9 Key Deep Learning Papers, Explained
If you are interested in understanding the current state of deep learning, this post outlines and thoroughly summarizes 9 of the most influential contemporary papers in the field.
In this post, we’ll go into summarizing a lot of the new and important developments in the field of computer vision and convolutional neural networks. We’ll look at some of the most important papers that have been published over the last 5 years and discuss why they’re so important. The first half of the list (AlexNet to ResNet) deals with advancements in general network architecture, while the second half is just a collection of interesting papers in other subareas.
1. AlexNet (2012)
The one that started it all (Though some may say that Yann LeCun’s paper in 1998 was the real pioneering publication). This paper, titled “ImageNet Classification with Deep Convolutional Networks”, has been cited a total of 6,184 times and is widely regarded as one of the most influential publications in the field. Alex Krizhevsky, Ilya Sutskever, and Geoffrey Hinton created a “large, deep convolutional neural network” that was used to win the 2012 ILSVRC (ImageNet Large-Scale Visual Recognition Challenge). For those that aren’t familiar, this competition can be thought of as the annual Olympics of computer vision, where teams from across the world compete to see who has the best computer vision model for tasks such as classification, localization, detection, and more. 2012 marked the first year where a CNN was used to achieve a top 5 test error rate of 15.4% (Top 5 error is the rate at which, given an image, the model does not output the correct label with its top 5 predictions). The next best entry achieved an error of 26.2%, which was an astounding improvement that pretty much shocked the computer vision community. Safe to say, CNNs became household names in the competition from then on out.
In the paper, the group discussed the architecture of the network (which was called AlexNet). They used a relatively simple layout, compared to modern architectures. The network was made up of 5 conv layers, max-pooling layers, dropout layers, and 3 fully connected layers. The network they designed was used for classification with 1000 possible categories.
- Trained the network on ImageNet data, which contained over 15 million annotated images from a total of over 22,000 categories.
- Used ReLU for the nonlinearity functions (Found to decrease training time as ReLUs are several times faster than the conventional tanh function).

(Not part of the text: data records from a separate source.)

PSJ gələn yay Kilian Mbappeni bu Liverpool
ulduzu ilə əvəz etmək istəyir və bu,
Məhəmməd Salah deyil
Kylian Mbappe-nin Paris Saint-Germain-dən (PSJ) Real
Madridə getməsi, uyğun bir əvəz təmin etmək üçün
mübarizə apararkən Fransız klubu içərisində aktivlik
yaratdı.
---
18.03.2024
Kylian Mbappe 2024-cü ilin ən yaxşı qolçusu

- Used data augmentation techniques that consisted of image translations, horizontal reflections, and patch extractions.
- Implemented dropout layers in order to combat the problem of overfitting to the training data.
- Trained the model using batch stochastic gradient descent, with specific values for momentum and weight decay.
- Trained on two GTX 580 GPUs for five to six days.
Why It’s Important
The neural network developed by Krizhevsky, Sutskever, and Hinton in 2012 was the coming out party for CNNs in the computer vision community. This was the first time a model performed so well on a historically difficult ImageNet dataset. Utilizing techniques that are still used today, such as data augmentation and dropout, this paper really illustrated the benefits of CNNs and backed them up with record breaking performance in the competition.
2. ZF Net (2013)
With AlexNet stealing the show in 2012, there was a large increase in the number of CNN models submitted to ILSVRC 2013. The winner of the competition that year was a network built by Matthew Zeiler and Rob Fergus from NYU. Named ZF Net, this model achieved an 11.2% error rate. This architecture was more of a fine tuning to the previous AlexNet structure, but still developed some very keys ideas about improving performance. Another reason this was such a great paper is that the authors spent a good amount of time explaining a lot of the intuition behind ConvNets and showing how to visualize the filters and weights correctly.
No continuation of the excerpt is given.